Atofau apparently went ahead and built a four-bedroom home and a retail store. In the meantime, Lopa filed a new case on June 10, 1981. He asked for a temporary restraining order. On June 22, 1981, the court (Justice Murphy presiding) denied the application for a temporary restraining order. A pre-trial order was entered on April 2, 1982. Nothing was done by Atofau and a default judgment was entered on September 28, 1982. On motion to set aside the judgment the court (Murphy) found Atofau had not been properly represented and set aside the default on April 4, 1983. On June 29, 1983, Lopa filed yet another action seeking, inter alia, another temporary restraining order. On July 13, 1983, Justice Gardner found no adequate showing of irreparable harm or a substantial likelihood Lopa would prevail and denied the temporary restraining order and consolidated all cases for trial.
Trial was held August 18, 1983, and resulted in a finding on August 22, 1983, that the subject land is communal land of the Lopa family and directing counsel for plaintiff to prepare findings, conclusions and judgment which were approved on September 1, 1983. (1) This appeal followed.
The trial court’s holding is straightforward. Lopa owns the land; Atofau doesn’t. But while the litigation was going on, Atofau built houses on the land. What happens now? The judgment infers, but does not state, [2ASR2d47] that Atofau can remove the houses. This might have made sense when Samoan houses consisted of posts and a thatched roof. When one is dealing with modern American-style structures removal constitutes great economic waste. On the other hand a family should not be deprived of its land because someone, even acting in good faith, builds a structure upon it.
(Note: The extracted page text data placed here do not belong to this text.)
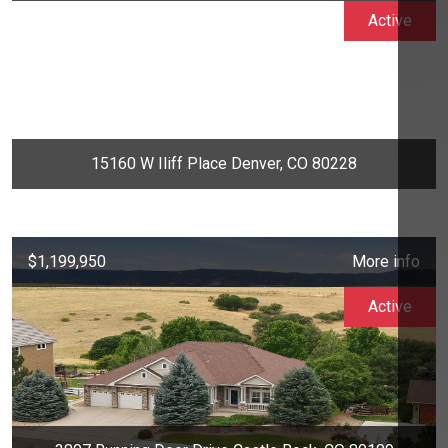
Active
15160 W Iliff Place Denver, CO 80228
$1,199,950
More info
Active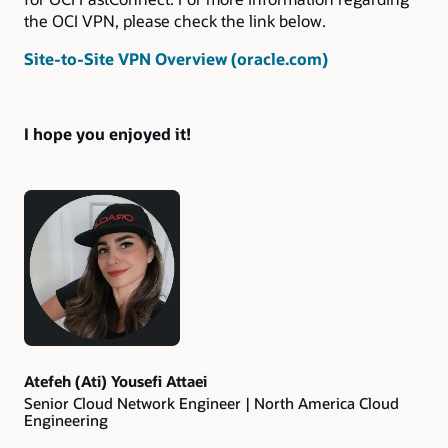
the OCI VPN, please check the link below.
Site-to-Site VPN Overview (oracle.com)
I hope you enjoyed it!
Authors
Atefeh (Ati) Yousefi Attaei
Senior Cloud Network Engineer | North America Cloud
Engineering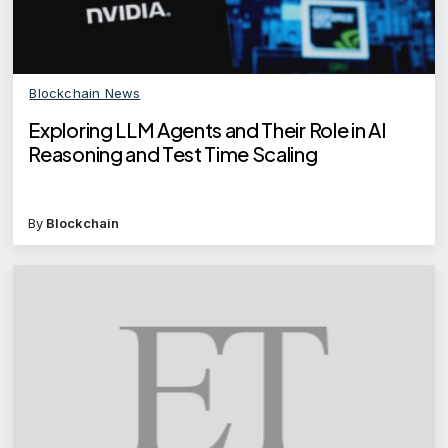
Blockchain News
Exploring LLM Agents and Their Role in AI
Reasoning and Test Time Scaling
By
Blockchain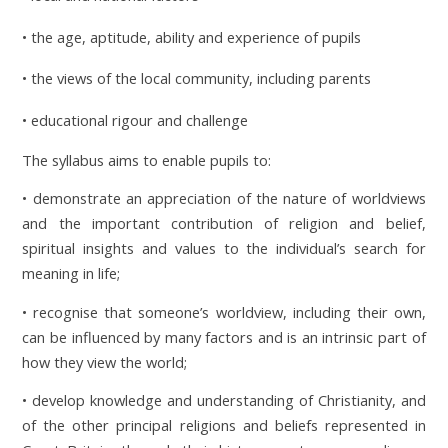
• the age, aptitude, ability and experience of pupils
• the views of the local community, including parents
• educational rigour and challenge
The syllabus aims to enable pupils to:
• demonstrate an appreciation of the nature of worldviews
and the important contribution of religion and belief,
spiritual insights and values to the individual’s search for
meaning in life;
• recognise that someone’s worldview, including their own,
can be influenced by many factors and is an intrinsic part of
how they view the world;
• develop knowledge and understanding of Christianity, and
of the other principal religions and beliefs represented in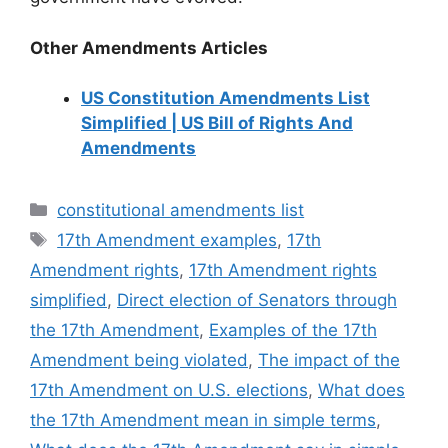
Other Amendments Articles
US Constitution Amendments List
Simplified | US Bill of Rights And
Amendments
Categories
constitutional amendments list
Tags
17th Amendment examples
,
17th
Amendment rights
,
17th Amendment rights
simplified
,
Direct election of Senators through
the 17th Amendment
,
Examples of the 17th
Amendment being violated
,
The impact of the
17th Amendment on U.S. elections
,
What does
the 17th Amendment mean in simple terms
,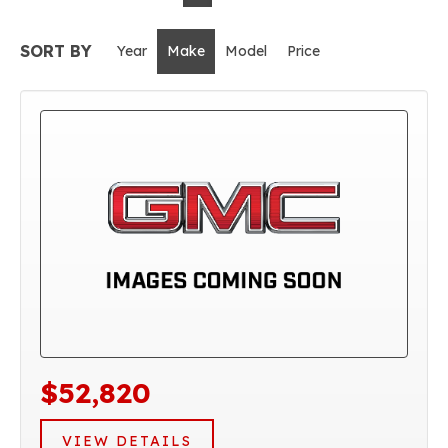
SORT BY
Year
Make
Model
Price
$52,820
VIEW DETAILS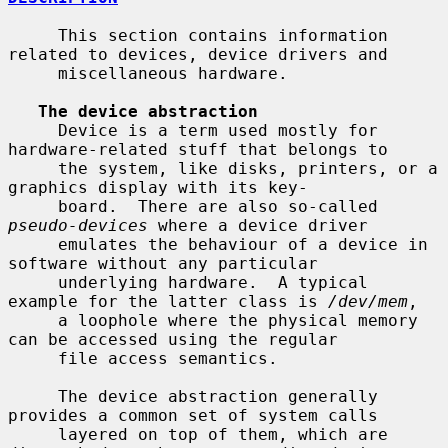
     This section contains information 
related to devices, device drivers and

     miscellaneous hardware.

The device abstraction
     Device is a term used mostly for 
hardware-related stuff that belongs to

     the system, like disks, printers, or a 
graphics display with its key-

     board.  There are also so-called 
pseudo-devices
 where a device driver

     emulates the behaviour of a device in 
software without any particular

     underlying hardware.  A typical 
example for the latter class is 
/dev/mem
,

     a loophole where the physical memory 
can be accessed using the regular

     file access semantics.

     The device abstraction generally 
provides a common set of system calls

     layered on top of them, which are 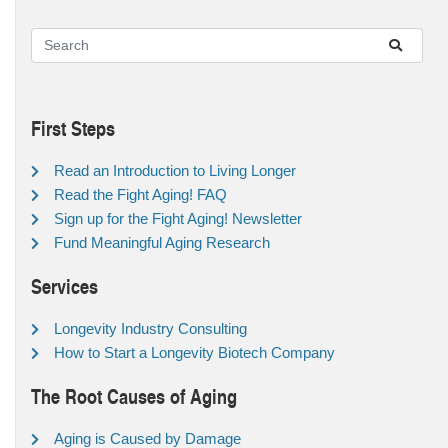
First Steps
Read an Introduction to Living Longer
Read the Fight Aging! FAQ
Sign up for the Fight Aging! Newsletter
Fund Meaningful Aging Research
Services
Longevity Industry Consulting
How to Start a Longevity Biotech Company
The Root Causes of Aging
Aging is Caused by Damage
As stated earlier this situation is not unique. Sometimes a matai will give a non-family member permission to build on family land. A successor matai may rescind that permission, saying, and rightly so, the previous matai did not have authority to alienate communal land. Some equitable solution should be fashioned by the court.
Some state courts have addressed a similar problem in the field of economic waste. This usually occurs when an architect or contractor makes a mistake that would cost so much to correct that some alternative must be fashioned. County of Maricopa v. Walsh & Oberg Architects, Inc. (Ariz. App. 1972) 494 P.2d 44; Blecick v. School District No.18 (Ariz. App. 1965) 406 P.2d 750.
In this case a party acting in good faith at the direction of his matai has built his home and store on another family’s land. The land owner did not respond with diligence. He filed a lawsuit in 1977. It was dismissed four years later for lack of prosecution. To suggest now, as does the judgment entered, that the structures be removed makes no sense.
The judgment as entered should be vacated. The matter is remanded to the trial court to find some solution which would avoid economic waste. Suggested alternatives would be to determine the value of the land and the structures and to set a reasonable sum to compensate the land owner for the loss of his land or to compensate the builder for the loss of his structures. Any other solution which will avoid economic waste or unjust enrichment will be consistent with this decision.
*Honorable Samuel P. King, United States District Judge, District of Hawaii, sitting by designation of the Secretary of Interior.
**Honorable Walter M. Heen, Associate Justice, Intermediate Court of Appeals, State of Hawaii, sitting by designation of the Secretary of Interior.